The new JSEC Challenge panel will be composed of six JGSOM faculty members split into three subgroups. Each subgroup of judges will be assigned a specific number of proposals to analyze.
However, Mallari will still be reading all of the proposals.
Once he and the panel are done reviewing all the business proposals, they will then rank all the applications.
Acting JGSOM Dean Yu said, “I think part of the reason for the shift to a committee is that we would require more minds and mouths to come up with a collective decision as to what will be the better business proposals.”
The new judging system will be implemented for the JSEC Challenge this year.
The panel will choose twenty-two food stalls. Nineteen will operate in the JSEC compound, while the other three will be based outside the new Rizal Library, the Manuel V. Pangilinan Center for Student Leadership (MVP) basement and the Matteo Ricci Study Hall balcony.
Ang will no longer be part of the judging process.
JSEC-worthy
However, Ang said that he fears a JSEC Challenge panel of judges will decrease the chances of worthy applications to get a stall on campus.
“My concern is that, with too many panelists all reading only subsets of the whole set, will we really have the best proposals?” he said.
However, two JSEC Challenge applicants think having the panel will make the judging system more objective.
“I think the [evaluation] process is better than before because the work of processing the large quantity of proposals would not be too overwhelming [for the judges],” said sophomore JSEC Challenge hopeful Sean Chung.
He added that there would be less bias involved. “By increasing the [number] of judges, personal preferences [on the part of the judges] would not have [a] huge impact [on] the decisions made,” Chung said.
Junior JSEC Challenge applicant Trixie Tan agreed.
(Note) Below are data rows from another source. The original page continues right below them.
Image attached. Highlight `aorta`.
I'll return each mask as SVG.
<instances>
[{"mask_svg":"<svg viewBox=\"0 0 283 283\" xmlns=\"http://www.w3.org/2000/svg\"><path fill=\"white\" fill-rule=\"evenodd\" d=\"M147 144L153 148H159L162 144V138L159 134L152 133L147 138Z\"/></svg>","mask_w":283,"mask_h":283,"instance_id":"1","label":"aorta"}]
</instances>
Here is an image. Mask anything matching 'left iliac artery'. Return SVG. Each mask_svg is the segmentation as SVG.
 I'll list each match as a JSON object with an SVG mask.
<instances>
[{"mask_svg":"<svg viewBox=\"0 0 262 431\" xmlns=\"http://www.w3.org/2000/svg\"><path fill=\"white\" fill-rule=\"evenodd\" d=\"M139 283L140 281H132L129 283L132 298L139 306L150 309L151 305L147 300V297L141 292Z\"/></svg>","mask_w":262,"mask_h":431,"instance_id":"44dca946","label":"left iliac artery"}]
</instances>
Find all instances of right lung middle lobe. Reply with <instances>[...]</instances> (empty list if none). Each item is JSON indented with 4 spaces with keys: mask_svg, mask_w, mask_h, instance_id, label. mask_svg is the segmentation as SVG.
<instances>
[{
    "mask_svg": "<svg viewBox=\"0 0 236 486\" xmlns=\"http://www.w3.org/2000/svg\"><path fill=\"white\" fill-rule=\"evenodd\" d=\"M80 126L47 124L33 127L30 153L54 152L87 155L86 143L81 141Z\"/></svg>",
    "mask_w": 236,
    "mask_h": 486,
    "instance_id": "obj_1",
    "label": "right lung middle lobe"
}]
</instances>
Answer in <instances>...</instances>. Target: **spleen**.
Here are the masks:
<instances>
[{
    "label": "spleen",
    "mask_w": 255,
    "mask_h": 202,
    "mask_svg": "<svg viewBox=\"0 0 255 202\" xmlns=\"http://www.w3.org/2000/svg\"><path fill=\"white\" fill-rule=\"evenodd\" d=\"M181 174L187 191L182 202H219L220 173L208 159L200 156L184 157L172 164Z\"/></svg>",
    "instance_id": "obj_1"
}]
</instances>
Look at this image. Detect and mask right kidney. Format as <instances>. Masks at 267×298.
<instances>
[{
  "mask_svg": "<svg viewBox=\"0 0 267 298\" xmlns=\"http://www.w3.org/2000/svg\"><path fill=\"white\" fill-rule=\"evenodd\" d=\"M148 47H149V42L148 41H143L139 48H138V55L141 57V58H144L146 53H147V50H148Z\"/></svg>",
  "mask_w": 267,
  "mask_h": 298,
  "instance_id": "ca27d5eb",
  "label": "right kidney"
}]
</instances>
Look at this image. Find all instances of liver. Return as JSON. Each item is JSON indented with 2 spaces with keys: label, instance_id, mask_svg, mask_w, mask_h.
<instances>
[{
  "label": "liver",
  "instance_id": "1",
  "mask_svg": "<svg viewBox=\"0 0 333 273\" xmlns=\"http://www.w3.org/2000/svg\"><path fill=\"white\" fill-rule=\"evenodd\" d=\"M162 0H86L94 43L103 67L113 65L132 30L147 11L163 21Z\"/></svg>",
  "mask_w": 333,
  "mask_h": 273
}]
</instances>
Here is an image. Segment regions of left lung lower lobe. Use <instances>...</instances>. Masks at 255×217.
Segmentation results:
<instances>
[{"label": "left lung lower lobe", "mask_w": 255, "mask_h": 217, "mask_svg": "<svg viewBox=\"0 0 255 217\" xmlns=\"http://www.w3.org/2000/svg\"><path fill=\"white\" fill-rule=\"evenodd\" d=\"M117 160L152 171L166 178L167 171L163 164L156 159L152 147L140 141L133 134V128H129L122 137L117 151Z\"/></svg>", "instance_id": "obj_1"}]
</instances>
“With this ‘blind audition,’ all participants would be assured that the accepted proposals won’t be [chosen] because of who you know and who you are but because of the potential that the panel sees in the submitted proposals,” she said.
For JGSOM Dean Yu, faculty members in the panel can also use the experience “to become better teachers.”
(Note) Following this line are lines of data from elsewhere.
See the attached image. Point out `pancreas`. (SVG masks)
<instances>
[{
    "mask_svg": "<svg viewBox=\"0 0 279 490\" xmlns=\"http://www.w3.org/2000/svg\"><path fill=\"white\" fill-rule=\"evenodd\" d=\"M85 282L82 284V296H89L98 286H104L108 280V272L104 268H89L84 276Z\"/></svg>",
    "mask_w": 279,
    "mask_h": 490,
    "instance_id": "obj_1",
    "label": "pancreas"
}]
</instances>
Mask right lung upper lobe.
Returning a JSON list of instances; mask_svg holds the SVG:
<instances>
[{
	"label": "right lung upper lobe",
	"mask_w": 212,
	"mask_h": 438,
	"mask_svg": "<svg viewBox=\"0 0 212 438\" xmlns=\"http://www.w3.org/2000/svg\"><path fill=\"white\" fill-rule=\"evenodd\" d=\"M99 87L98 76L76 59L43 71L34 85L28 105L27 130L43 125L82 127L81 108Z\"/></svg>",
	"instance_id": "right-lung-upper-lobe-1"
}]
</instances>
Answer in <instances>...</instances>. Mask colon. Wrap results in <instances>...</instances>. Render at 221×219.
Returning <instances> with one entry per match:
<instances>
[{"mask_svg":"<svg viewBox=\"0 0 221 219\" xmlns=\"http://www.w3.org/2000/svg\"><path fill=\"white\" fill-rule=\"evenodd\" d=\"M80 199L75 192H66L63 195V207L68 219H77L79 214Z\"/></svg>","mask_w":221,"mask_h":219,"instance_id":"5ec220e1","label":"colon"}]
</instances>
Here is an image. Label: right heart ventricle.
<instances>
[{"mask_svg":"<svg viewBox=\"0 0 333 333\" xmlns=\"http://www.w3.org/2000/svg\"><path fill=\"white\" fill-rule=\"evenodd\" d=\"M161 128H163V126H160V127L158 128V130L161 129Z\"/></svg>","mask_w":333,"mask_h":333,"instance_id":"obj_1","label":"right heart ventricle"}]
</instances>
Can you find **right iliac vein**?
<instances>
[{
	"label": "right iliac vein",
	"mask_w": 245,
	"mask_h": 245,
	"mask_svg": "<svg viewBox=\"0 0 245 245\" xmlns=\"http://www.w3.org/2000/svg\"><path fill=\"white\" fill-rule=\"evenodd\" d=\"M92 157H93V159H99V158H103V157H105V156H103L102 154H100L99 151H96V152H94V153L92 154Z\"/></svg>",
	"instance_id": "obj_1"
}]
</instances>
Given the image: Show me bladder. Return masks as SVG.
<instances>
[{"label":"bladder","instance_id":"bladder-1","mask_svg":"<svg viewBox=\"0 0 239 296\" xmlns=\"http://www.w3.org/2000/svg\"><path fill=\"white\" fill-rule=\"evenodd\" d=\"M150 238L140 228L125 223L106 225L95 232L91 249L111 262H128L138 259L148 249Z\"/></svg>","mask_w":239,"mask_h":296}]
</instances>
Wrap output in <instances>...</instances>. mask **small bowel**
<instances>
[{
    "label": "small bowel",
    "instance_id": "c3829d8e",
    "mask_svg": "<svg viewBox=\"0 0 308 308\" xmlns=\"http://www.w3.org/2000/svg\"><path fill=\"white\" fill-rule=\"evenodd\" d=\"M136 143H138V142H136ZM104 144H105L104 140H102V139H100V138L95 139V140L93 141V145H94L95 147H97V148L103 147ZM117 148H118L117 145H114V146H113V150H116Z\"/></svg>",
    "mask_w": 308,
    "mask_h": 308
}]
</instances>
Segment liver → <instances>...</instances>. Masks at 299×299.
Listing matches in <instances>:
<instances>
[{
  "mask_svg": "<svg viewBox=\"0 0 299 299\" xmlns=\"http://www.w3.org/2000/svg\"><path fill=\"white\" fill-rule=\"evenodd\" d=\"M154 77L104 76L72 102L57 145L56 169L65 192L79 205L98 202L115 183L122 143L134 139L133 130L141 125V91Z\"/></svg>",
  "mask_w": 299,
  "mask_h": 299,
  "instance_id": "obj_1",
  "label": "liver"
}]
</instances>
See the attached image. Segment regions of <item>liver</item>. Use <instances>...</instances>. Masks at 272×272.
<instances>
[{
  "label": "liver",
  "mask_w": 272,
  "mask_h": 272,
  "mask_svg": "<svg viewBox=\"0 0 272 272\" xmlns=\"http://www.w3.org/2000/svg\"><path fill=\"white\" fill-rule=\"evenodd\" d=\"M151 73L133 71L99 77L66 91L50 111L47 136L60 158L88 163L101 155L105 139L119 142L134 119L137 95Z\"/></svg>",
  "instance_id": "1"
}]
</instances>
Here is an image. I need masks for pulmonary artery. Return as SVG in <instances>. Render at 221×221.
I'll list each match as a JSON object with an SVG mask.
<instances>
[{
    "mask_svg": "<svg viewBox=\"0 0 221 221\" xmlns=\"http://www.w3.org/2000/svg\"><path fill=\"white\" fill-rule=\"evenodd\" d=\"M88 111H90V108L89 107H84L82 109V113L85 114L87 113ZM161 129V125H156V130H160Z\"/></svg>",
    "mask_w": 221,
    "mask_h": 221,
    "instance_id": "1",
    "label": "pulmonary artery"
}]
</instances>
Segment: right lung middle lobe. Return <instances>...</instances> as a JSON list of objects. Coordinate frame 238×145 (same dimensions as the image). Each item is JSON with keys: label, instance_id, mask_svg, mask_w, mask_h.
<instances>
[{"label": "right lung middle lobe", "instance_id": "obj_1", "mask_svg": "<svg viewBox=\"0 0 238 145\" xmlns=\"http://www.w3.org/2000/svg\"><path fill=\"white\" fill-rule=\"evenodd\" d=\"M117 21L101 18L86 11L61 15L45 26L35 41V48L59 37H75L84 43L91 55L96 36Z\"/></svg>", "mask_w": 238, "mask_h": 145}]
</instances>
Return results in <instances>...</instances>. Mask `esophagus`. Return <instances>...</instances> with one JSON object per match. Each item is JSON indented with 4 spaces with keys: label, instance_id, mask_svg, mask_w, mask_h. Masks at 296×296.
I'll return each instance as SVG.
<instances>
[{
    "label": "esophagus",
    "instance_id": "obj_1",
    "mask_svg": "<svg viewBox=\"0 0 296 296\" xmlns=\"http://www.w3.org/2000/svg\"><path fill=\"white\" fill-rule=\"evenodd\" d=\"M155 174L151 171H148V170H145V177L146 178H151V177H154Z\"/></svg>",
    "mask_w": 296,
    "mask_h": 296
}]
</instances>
“Hopefully, for the members of the committee, [judging the competition] will enrich their understanding of assessment and the connection between what students write and what students [can] do,” he said.
“Learn business by doing business”
According to Ang, he originally envisioned JSEC as an opportunity that could be tied up with lessons learned in the classroom.
“We set up JSEC because our educational philosophy has always been, ‘The only way to learn how to do business is by actually doing business,’” he said.
“Chemistry students learn chemistry by going to the chemistry lab, business students should learn how to do business by going to an enterprise lab,” Ang added.
The first JSEC was originally composed of stalls with different businesses, not only food, located in the area between the MVP and the old Rizal Library.
Ang said that over time, those who set up non-food businesses in JSEC lost money while those who owned food business were profiting.
“At some point, no one was applying [for] anything except food businesses. It evolved into that. It wasn’t a conscious decision on our part,” he said.
He added that if a student today had a good proposal for a non-food business, he would approve it.
“There’s no decision not to allow non-food [proposals]. It’s just that everyone has been proposing food,” he said.
According to Ang, he is content leaving JSEC in its current state.
“I am very proud and happy with what we’ve done with JSEC but it’s also time to let go,” he said.